**** Source records ****

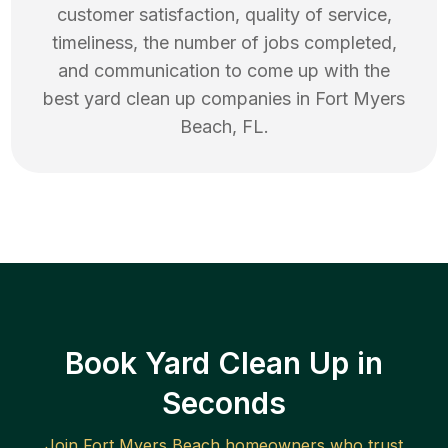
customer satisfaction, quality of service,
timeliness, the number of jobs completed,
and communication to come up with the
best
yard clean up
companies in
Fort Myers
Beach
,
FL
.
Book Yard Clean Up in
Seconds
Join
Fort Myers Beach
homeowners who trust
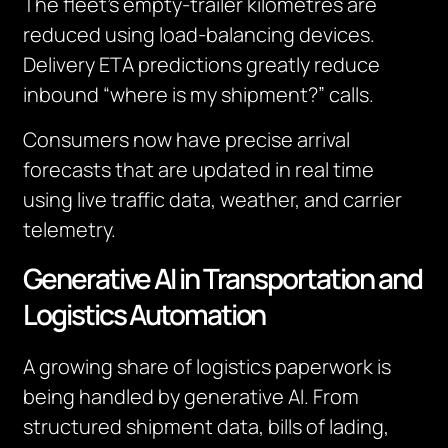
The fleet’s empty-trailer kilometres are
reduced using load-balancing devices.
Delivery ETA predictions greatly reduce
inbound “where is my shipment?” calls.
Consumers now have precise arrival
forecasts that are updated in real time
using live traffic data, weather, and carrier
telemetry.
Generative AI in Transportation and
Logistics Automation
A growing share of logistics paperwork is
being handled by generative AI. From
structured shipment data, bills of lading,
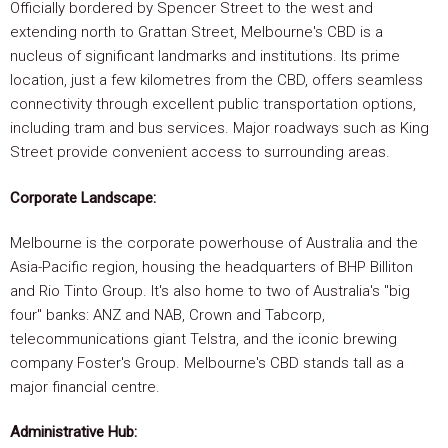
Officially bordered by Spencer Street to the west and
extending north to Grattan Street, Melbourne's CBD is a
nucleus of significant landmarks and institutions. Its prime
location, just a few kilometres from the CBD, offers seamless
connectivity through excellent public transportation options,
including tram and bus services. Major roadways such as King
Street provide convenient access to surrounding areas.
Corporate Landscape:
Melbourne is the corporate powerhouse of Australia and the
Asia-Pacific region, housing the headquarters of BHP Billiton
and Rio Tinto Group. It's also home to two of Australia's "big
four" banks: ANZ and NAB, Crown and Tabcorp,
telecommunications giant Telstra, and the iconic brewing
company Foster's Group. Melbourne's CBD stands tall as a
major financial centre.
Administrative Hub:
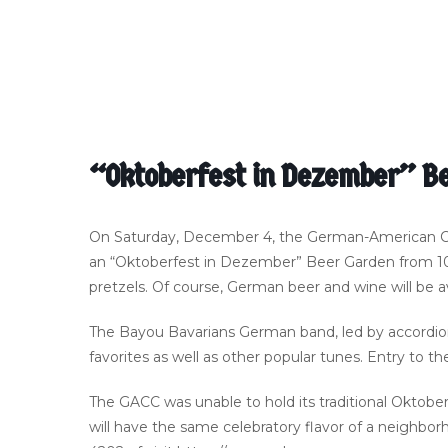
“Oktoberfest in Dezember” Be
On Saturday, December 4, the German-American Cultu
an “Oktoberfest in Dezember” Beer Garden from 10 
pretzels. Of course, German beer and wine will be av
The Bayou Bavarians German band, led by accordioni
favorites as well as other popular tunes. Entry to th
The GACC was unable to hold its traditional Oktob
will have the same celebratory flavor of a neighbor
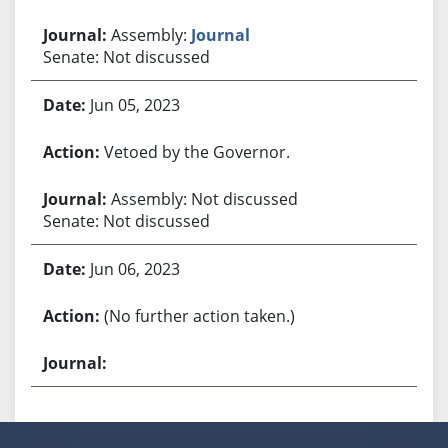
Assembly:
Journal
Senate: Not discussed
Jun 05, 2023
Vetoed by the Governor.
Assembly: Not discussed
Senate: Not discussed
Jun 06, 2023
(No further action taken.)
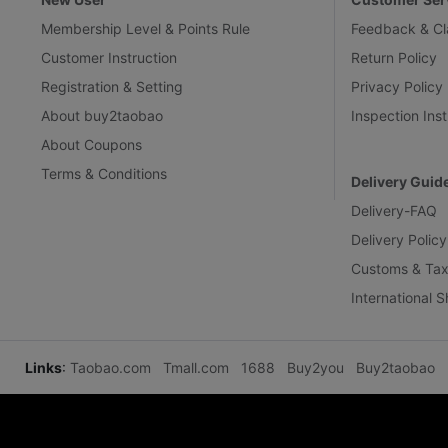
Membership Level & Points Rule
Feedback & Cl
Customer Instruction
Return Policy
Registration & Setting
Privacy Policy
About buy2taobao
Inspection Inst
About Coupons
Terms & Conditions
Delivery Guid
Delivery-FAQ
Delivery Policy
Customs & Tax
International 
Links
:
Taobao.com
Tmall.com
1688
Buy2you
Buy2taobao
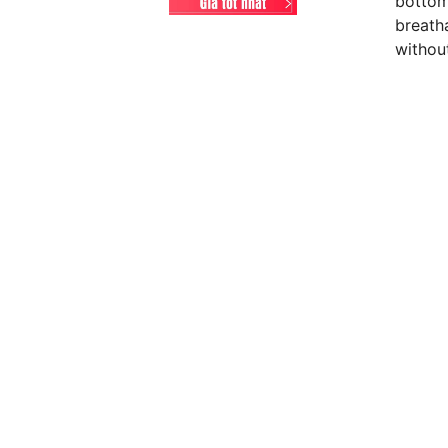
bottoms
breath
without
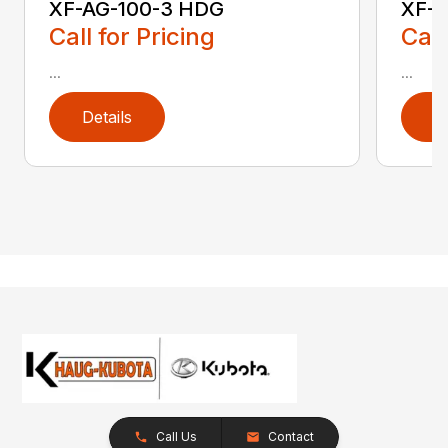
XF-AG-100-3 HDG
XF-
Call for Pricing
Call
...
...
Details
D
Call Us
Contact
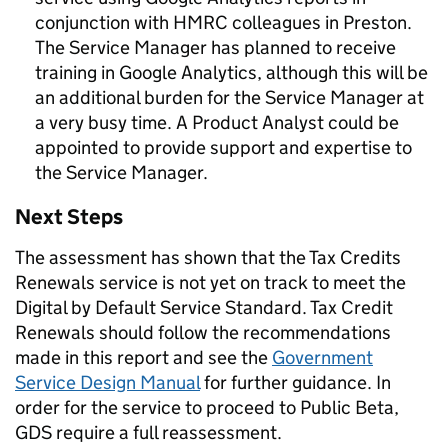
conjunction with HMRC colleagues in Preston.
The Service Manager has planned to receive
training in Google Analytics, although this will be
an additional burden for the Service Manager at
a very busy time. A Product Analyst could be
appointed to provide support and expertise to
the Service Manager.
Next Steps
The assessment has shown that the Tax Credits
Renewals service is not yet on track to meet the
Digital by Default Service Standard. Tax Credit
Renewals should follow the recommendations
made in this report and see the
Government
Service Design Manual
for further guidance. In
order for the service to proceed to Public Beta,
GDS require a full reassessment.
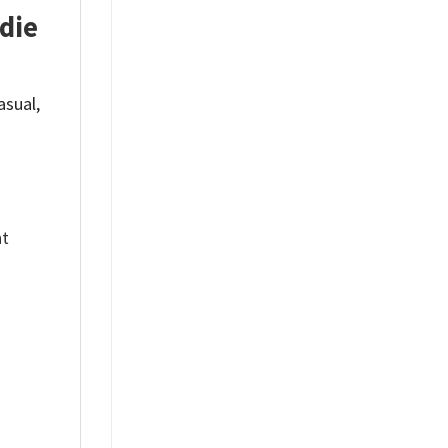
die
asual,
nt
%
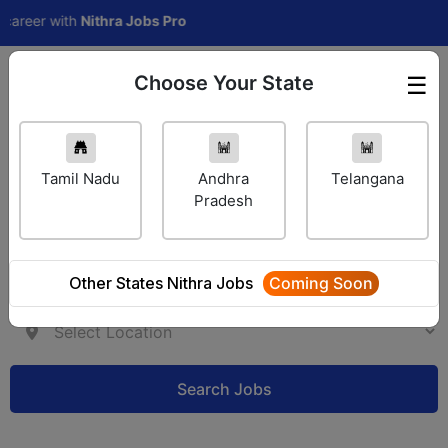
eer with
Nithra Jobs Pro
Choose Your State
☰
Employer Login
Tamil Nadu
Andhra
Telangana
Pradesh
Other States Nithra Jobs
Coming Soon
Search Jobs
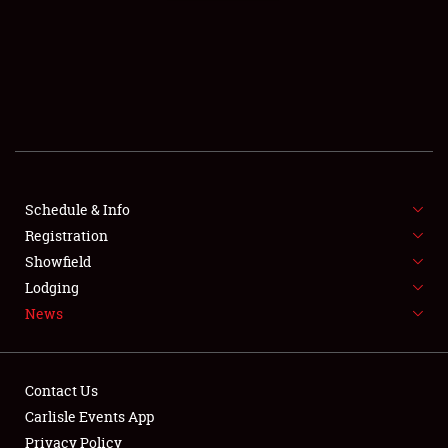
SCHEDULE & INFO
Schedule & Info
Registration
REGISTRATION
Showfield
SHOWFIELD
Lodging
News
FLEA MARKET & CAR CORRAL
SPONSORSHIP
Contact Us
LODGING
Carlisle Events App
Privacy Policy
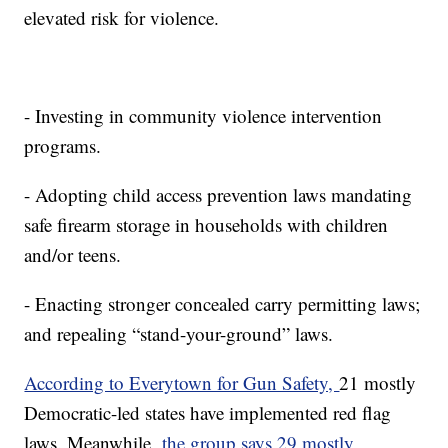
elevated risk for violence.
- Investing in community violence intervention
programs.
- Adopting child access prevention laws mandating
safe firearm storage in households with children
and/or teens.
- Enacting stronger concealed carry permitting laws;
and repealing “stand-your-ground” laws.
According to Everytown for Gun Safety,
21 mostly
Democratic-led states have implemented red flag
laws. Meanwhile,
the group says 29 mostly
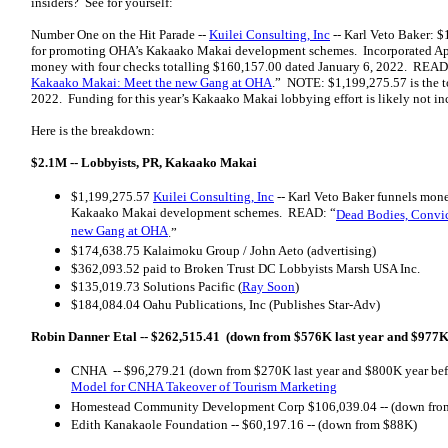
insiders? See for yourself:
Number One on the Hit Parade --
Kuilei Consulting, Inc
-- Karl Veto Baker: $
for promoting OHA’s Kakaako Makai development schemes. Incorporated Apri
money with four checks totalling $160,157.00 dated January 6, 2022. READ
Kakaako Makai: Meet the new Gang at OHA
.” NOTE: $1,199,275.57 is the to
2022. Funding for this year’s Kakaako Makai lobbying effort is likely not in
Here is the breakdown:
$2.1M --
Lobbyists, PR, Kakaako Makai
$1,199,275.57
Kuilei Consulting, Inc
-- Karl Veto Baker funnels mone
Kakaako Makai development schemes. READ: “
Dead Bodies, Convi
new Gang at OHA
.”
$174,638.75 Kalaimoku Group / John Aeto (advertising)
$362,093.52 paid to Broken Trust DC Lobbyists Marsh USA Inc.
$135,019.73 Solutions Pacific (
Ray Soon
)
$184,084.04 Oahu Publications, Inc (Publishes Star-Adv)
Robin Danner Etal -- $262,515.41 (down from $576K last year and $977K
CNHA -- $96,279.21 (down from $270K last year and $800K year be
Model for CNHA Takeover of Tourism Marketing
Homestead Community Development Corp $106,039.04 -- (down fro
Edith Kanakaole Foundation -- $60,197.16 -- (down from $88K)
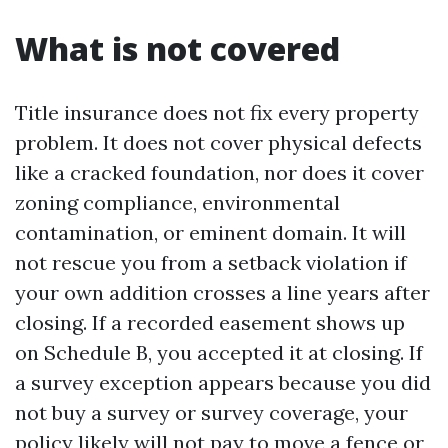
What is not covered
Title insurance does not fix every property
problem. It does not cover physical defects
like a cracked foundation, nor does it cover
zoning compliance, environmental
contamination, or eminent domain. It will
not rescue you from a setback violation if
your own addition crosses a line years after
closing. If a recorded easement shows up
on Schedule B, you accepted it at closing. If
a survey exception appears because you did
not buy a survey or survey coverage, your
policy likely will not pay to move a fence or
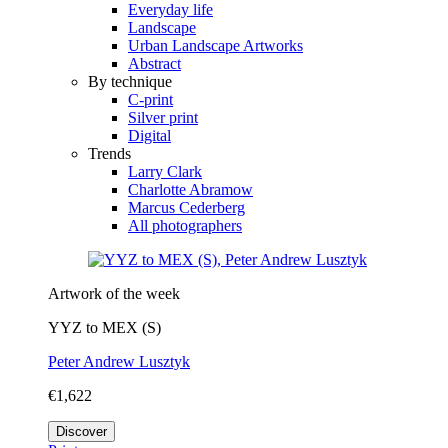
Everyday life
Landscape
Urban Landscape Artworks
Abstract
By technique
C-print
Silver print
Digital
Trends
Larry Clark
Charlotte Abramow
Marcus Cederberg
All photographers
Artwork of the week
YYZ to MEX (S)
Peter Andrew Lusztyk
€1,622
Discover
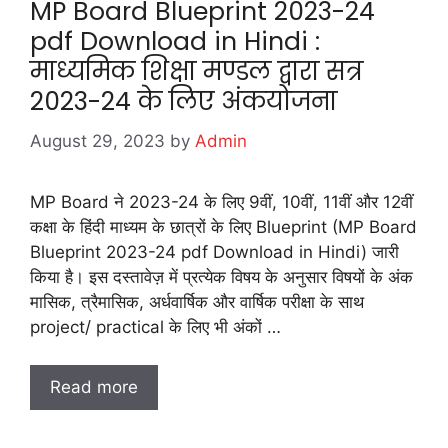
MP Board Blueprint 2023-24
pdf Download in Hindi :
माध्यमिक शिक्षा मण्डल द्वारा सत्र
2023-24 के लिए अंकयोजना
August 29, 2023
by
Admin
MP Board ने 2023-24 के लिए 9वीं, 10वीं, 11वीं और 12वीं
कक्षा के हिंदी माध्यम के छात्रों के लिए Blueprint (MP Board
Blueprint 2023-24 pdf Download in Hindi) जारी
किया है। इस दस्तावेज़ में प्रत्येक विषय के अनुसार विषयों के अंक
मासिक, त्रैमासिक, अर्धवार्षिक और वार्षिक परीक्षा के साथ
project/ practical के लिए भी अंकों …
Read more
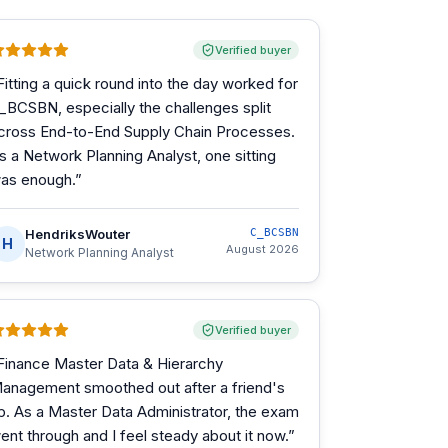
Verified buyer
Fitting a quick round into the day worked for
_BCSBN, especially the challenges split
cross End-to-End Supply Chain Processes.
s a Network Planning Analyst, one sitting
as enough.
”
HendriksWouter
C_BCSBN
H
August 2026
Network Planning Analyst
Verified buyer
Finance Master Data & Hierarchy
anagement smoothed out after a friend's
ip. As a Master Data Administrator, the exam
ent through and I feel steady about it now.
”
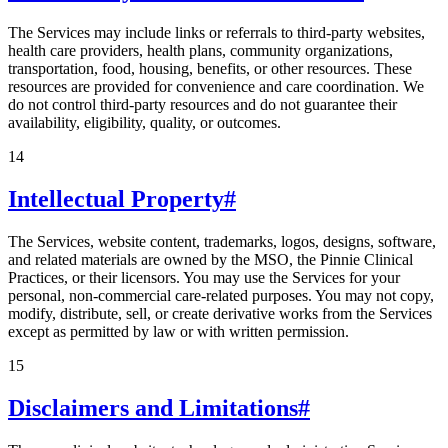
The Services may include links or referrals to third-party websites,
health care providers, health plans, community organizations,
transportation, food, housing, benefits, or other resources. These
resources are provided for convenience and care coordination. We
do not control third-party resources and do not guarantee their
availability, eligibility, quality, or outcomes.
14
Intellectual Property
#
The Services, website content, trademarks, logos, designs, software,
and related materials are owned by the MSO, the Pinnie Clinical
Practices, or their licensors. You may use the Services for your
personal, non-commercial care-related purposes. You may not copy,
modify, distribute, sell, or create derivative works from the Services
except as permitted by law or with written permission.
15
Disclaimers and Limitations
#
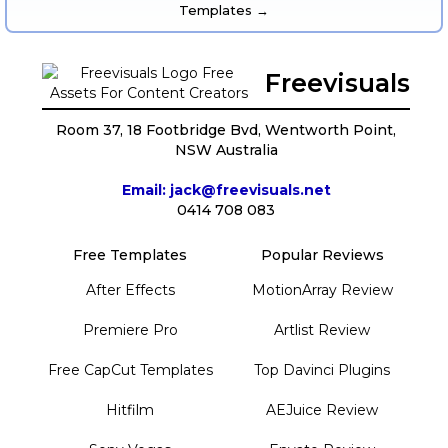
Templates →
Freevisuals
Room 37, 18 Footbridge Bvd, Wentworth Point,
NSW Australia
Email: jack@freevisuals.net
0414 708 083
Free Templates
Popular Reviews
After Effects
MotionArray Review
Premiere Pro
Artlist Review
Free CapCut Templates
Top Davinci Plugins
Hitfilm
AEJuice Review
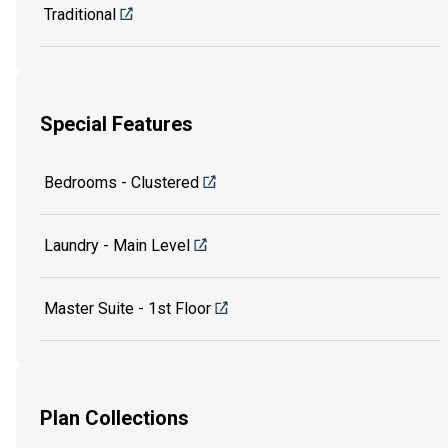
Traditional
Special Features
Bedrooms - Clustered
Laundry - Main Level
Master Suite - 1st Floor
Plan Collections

****

- **Requirement**: Each line from the line containing "Room 37, 18" through the last line above must be written out exactly, and every picture must be omitted.

- **Reply to the task**:
Room 37, 18 Footbridge Bvd, Wentworth Point,
NSW Australia
Email: jack@freevisuals.net
0414 708 083
Free Templates
Popular Reviews
After Effects
MotionArray Review
Premiere Pro
Artlist Review
Free CapCut Templates
Top Davinci Plugins
Hitfilm
AEJuice Review
Traditional
Special Features
Bedrooms - Clustered
Laundry - Main Level
Master Suite - 1st Floor
Plan Collections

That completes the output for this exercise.